Her ülkenin kendine özgü kültürel bağları vardır. Ülkelerin kültürlerini geliştiren en önemli kriterlerden de biri dilleridir. Hırvatistan'da konuşulan Hırvatça, Slav kökenli bir aileden gelmektedir. Daha da geçmişe gidersek Hint-Avrupa dil kökenlerine inmemiz lazım. Sırpça'ya çok yakın olmasından dolayı bir Sırp, Hırvatçayı anlayabilir, Hırvat'ta Sırpçayı anlayabilir. Hırvatça, Hırvat kültürünü yakından yaşatan bir dil.
Birbirine benzerlikler ve birbirinden farklılıklarla Hırvatlar dillerindeki klişeleşmiş kalıpları kullanmayı çok severler. Aslında Türk kültüründe de benzer klişeler bulunmakta. İşte bunlardan sizler için seçtiğimiz birkaç kalıplaşmış söz ve Türk kültürüyle kıyaslamaları...
* Aman ha, bu sadece ikimizin arasında... ( I zebe mene ben tebe)
Haftanın ilk günleri Zagreb sokaklarında, Zagreb'in kafelerinde, pazar yerlerinde, otobüs duraklarındaa bu cümleyi duymanız pek olasıdır.

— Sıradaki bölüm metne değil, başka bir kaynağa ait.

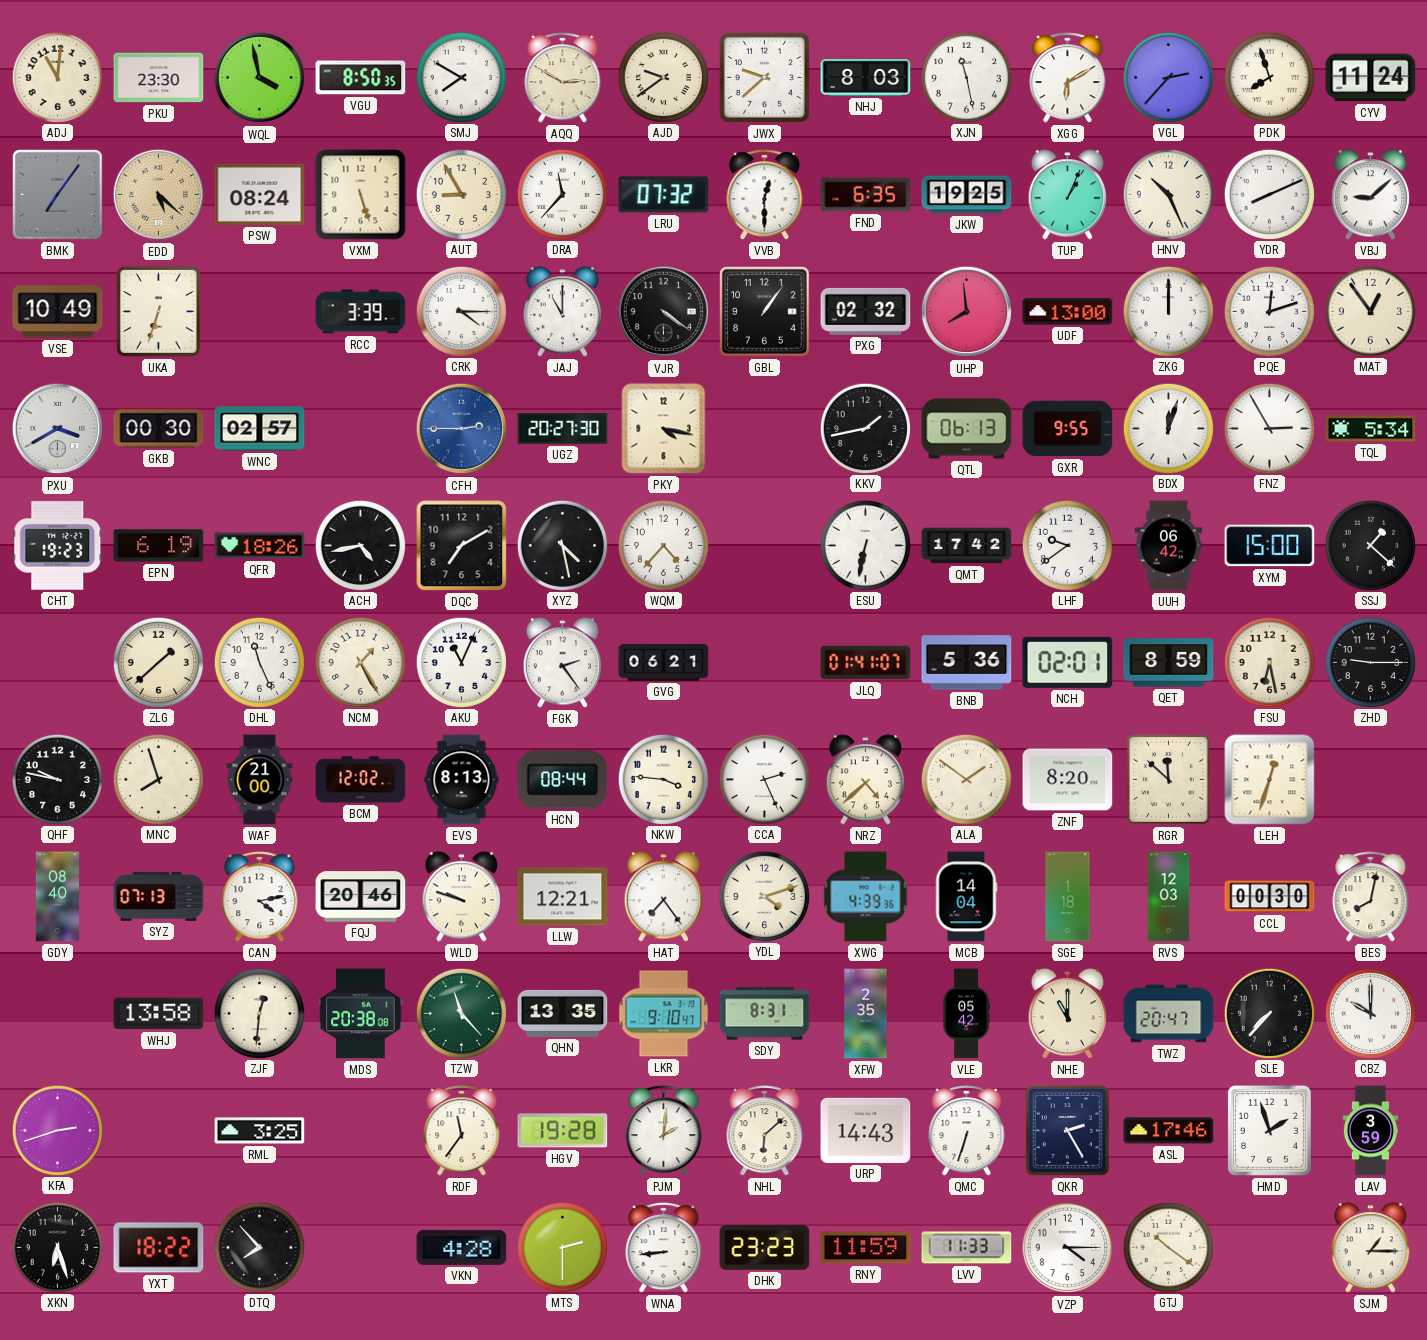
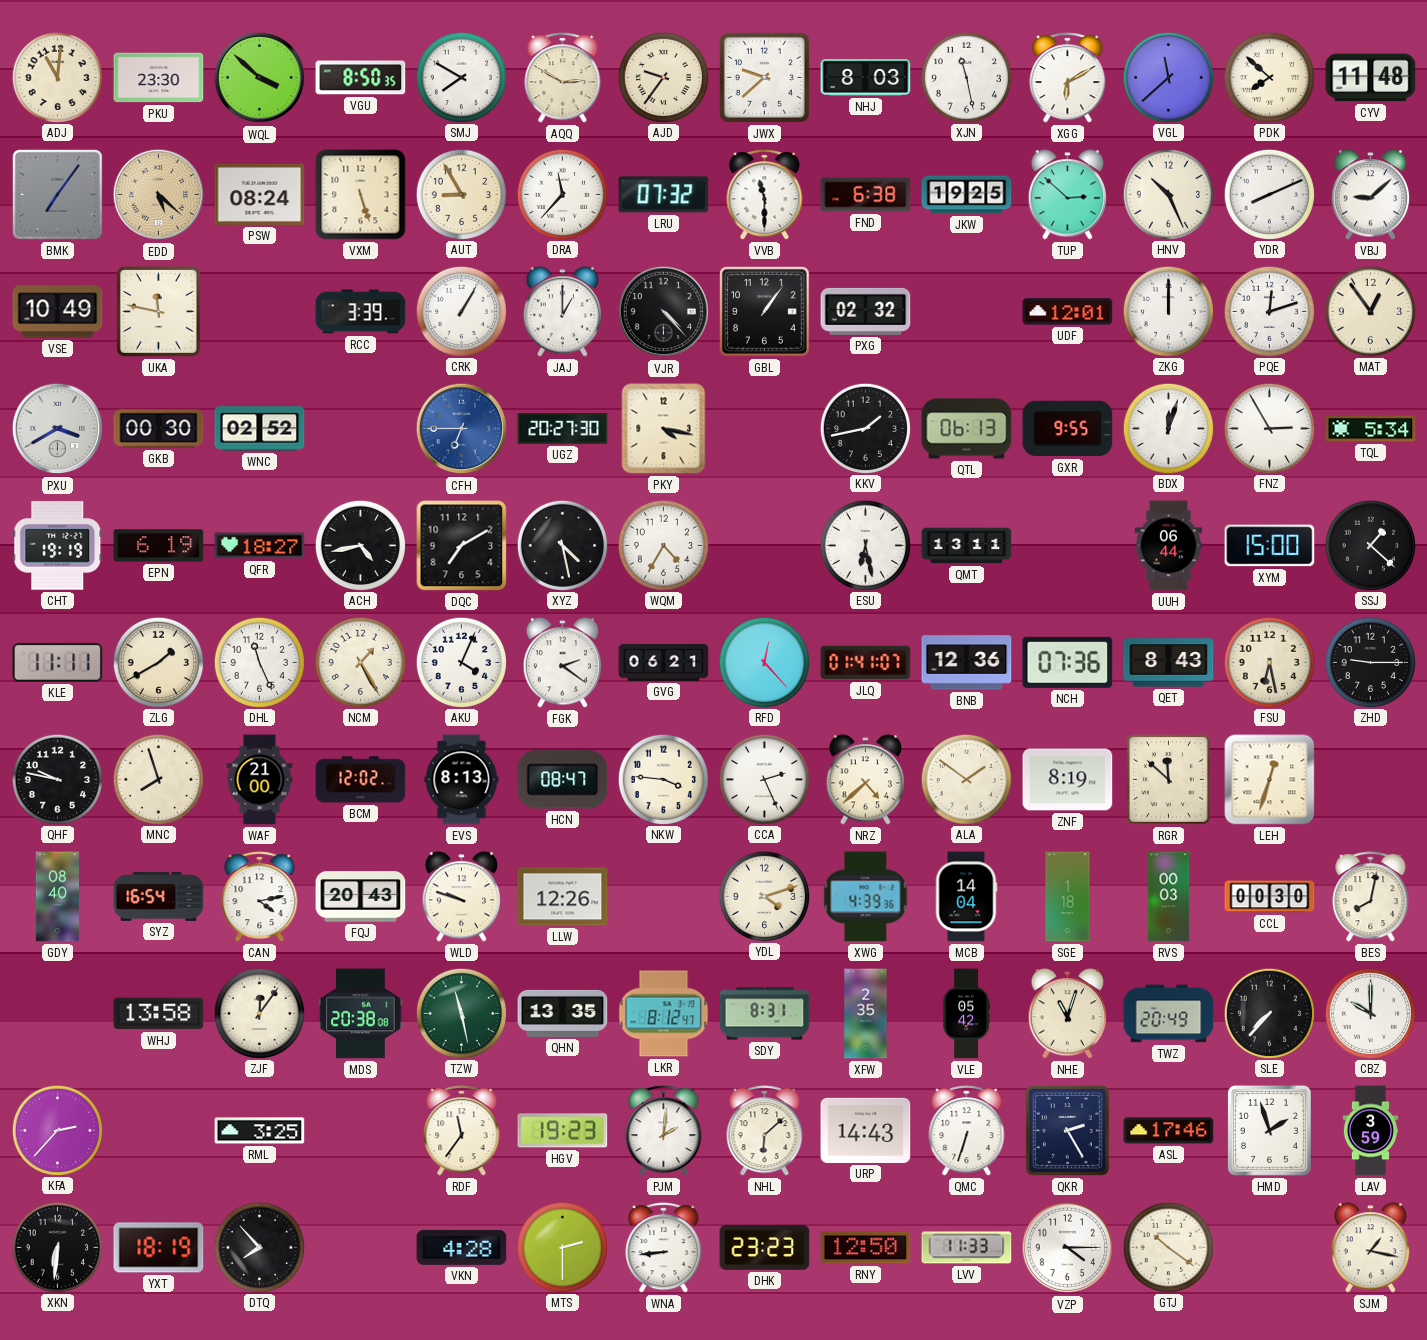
WQL: 3:58 -> 3:52
AJD: 9:39 -> 9:36
VGL: 2:37 -> 11:38
PDK: 7:57 -> 7:52
CYV: 11:24 -> 11:48
VVB: 12:30 -> 11:30
FND: 6:35 -> 6:38
TUP: 1:04 -> 2:52
UKA: 6:33 -> 11:47
CRK: 4:15 -> 1:05
JAJ: 11:00 -> 1:00
VJR: 4:21 -> 4:23
UHP: 7:59 -> none
UDF: 13:00 -> 12:01
WNC: 02:57 -> 02:52
CFH: 2:45 -> 6:45
CHT: 19:23 -> 19:19
QFR: 18:26 -> 18:27
WQM: 4:37 -> 4:35
ESU: 6:32 -> 6:28
QMT: 17:42 -> 13:11
LHF: 9:39 -> none
UUH: 06:42 -> 06:44
KLE: none -> 11:11
ZLG: 1:38 -> 1:40
AKU: 11:04 -> 4:04
FGK: 2:24 -> 2:21
RFD: none -> 12:23
BNB: 5:36 -> 12:36
NCH: 02:01 -> 07:36
QET: 8:59 -> 8:43
HCN: 08:44 -> 08:47
ZNF: 8:20 -> 8:19
SYZ: 07:13 -> 16:54
FQJ: 20:46 -> 20:43
LLW: 12:21 -> 12:26
HAT: 7:24 -> none
RVS: 12:03 -> 00:03
ZJF: 12:31 -> 12:06
TZW: 11:23 -> 11:28
LKR: 9:10 -> 8:12
NHE: 11:00 -> 11:03
TWZ: 20:47 -> 20:49
KFA: 2:42 -> 2:37
HGV: 19:28 -> 19:23
XKN: 6:27 -> 6:31
YXT: 18:22 -> 18:19
RNY: 11:59 -> 12:50
SJM: 1:15 -> 1:17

Neredeyse her iki - üç metrede iki Zagreb'li kadının fısır fısır kendi aralarında birbirine birşey anlattığına şahit olursunuz. Konular genelde kendi aileleri ya da ortak arkadaşlarının aile dramları ile alakalıdır. Eğer konuşacak aile dramı bulamazlarsa klişe ya, bir önceki haftanın TV dizilerindeki aile dramlarını gerçekmiş gibi anlatmaya koyulurlar. Bu konuşmaların ortak klişesi, aman ha, bu konuştuklarımız sadece ikimizin arasında kalmak şartıyla şeklinde bitirilmesidir.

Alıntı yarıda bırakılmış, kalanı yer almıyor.